I always hold out hope. I do. The inorganic revelations? The inconsistent character traits? The shifting focus? The line that the author must have been so proud of when putting it on paper that he or she couldn’t bear to cut it? The clichés? Somehow, in the time remaining before blackout, these will be revealed as deliberate choices.
They will, won’t they? Because once I stop believing in a playwright’s power to redeem a play, I fear I’ll start believing that reviewing new theater is a chore. And I don’t want to ever believe that. Sometimes pity starts to take over and wonder about what it must be like for actors to live with the piece for weeks—to give their all when the writer isn’t holding up the other end of the bargain.
Then again, maybe the actors are partly—or completely—to blame. But that’s impossible. Because there’s a director. And unless the director has skipped town and the run is nearly over and the stage manager has been arrested on unrelated charges, then someone should have brought the actors back to a place where they aren’t derailing a good script. Sometimes the script itself—or an imaginary construct of the script—pops into my mind. I find myself trying to imagine the play on paper, devoid of actor input, as if seeing the architectural plans for the play will somehow reveal whether or not the builders and decorators just got sloppy.
But that takes me out of the play and I don’t want to be out of the play until I leave the theater. I want to be in the play. Lost. But it’s not working and so I work my way around it, trying to find entrance. Maybe if I push on the irony door? Nope. Hope about going through the “It’s just a lark” window.
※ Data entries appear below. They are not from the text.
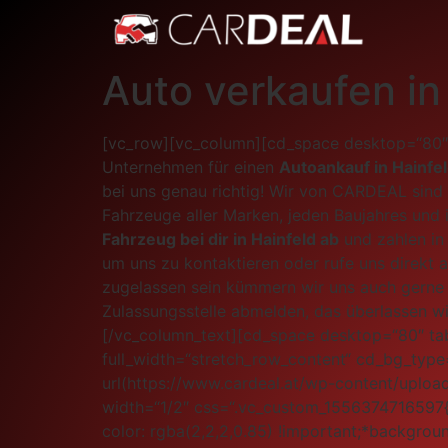
Auto verkaufen in
[vc_row][vc_column][cd_space desktop=“80″ 
Unternehmen für einen
Autoankauf in Hainfe
bei uns genau richtig! Wir von CARDEAL sind 
Fahrzeuge aller Marken, jeden Baujahres und 
Fahrzeug bei dir in Hainfeld ab
und zahlen in
um uns zu kontaktieren oder rufe uns direkt a
zugelassen sein kümmern wir uns auch gerne 
Zulassungsstelle abmelden, das überlassen wi
[/vc_column_text][cd_space desktop=“80″ tab
full_width=“stretch_row_content“ cd_bg_ty
url(https://www.cardeal.at/wp-content/uploa
width=“1/2″ css=“.vc_custom_1556374716597{p
color: rgba(2,2,2,0.85) !important;*backgrou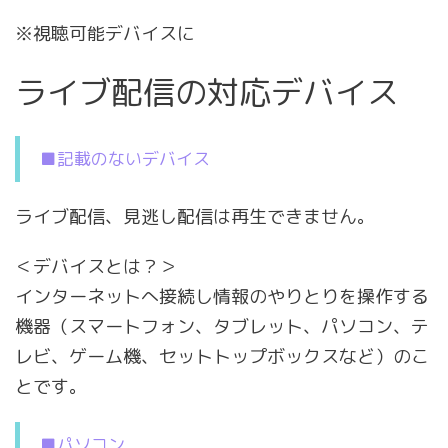
※視聴可能デバイスに
ライブ配信の対応デバイス
■記載のないデバイス
ライブ配信、見逃し配信は再生できません。
＜
デバイスとは？
＞
インターネットへ接続し情報のやりとりを操作する
機器（スマートフォン、タブレット、パソコン、テ
レビ、ゲーム機、セットトップボックスなど）のこ
とです。
■パソコン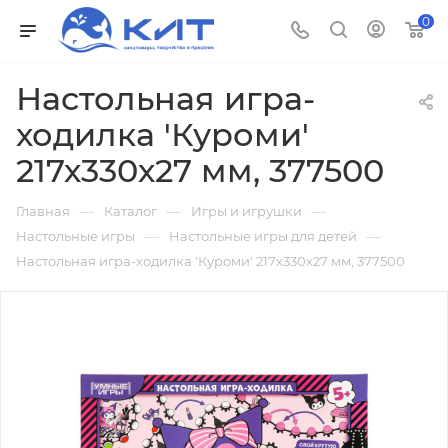
0
Настольная игра-
ходилка 'Куроми'
217х330х27 мм, 377500
—
—
—
Главная
Каталог
Игры и игрушки
—
—
Настольные игры
Настольные игры для детей
Настольная игра-ходилка 'Куроми' 217х330х27 мм, 377500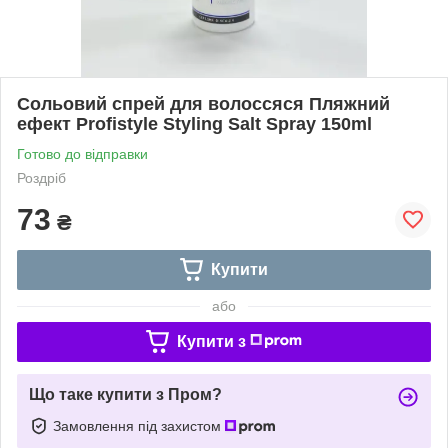
Сольовий спрей для волоссяся Пляжний
ефект Profistyle Styling Salt Spray 150ml
Готово до відправки
Роздріб
73
₴
Купити
або
Купити з
Що таке купити з Пром?
Замовлення під захистом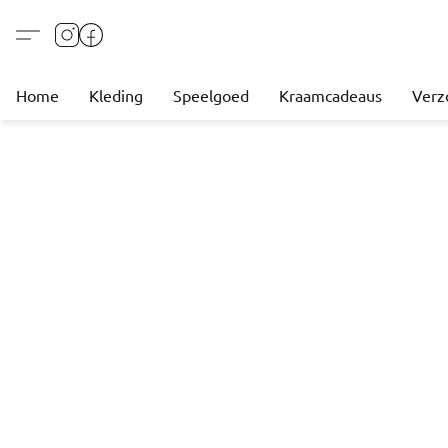
Home
Kleding
Speelgoed
Kraamcadeaus
Verz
No, that one’s boarded up. Hmmmm. Maybe I missed something in the beginning. I replay those moments in my head. Please, give me something here. I want the playwright to be working as hard as I feel I am. But that’s unfair. I know the playwright worked hard. As have the actors, designers, and directors. But that work isn’t working. For me. And I can feel my eyebrow muscles tighten and I’m fighting the temptation to close my eyes or squint to try to read the bios in the program and I wonder how visible I am to others in the theater, especially if I’m in an arena set up and I yearn for the days of watches instead of cell phones because you didn’t have to turn off a watch and so checking the time was an option.
Not that it could speed things up or anything. But I’m hoping. It’s been a long time since I left a play at intermission and never have, except for an illness, since writing about the arts became a full-time profession.
But more and more plays don’t have an intermission which may be a defense mechanism to keep us in our place until the end and maybe I should unwrap that piece of candy and come on, playwright, you can do this. You can make it all come together. You can find the moment that is going to make me feel guilty for everything I thought about your easy choices, your undeveloped moments, your…really? You’re going to end there?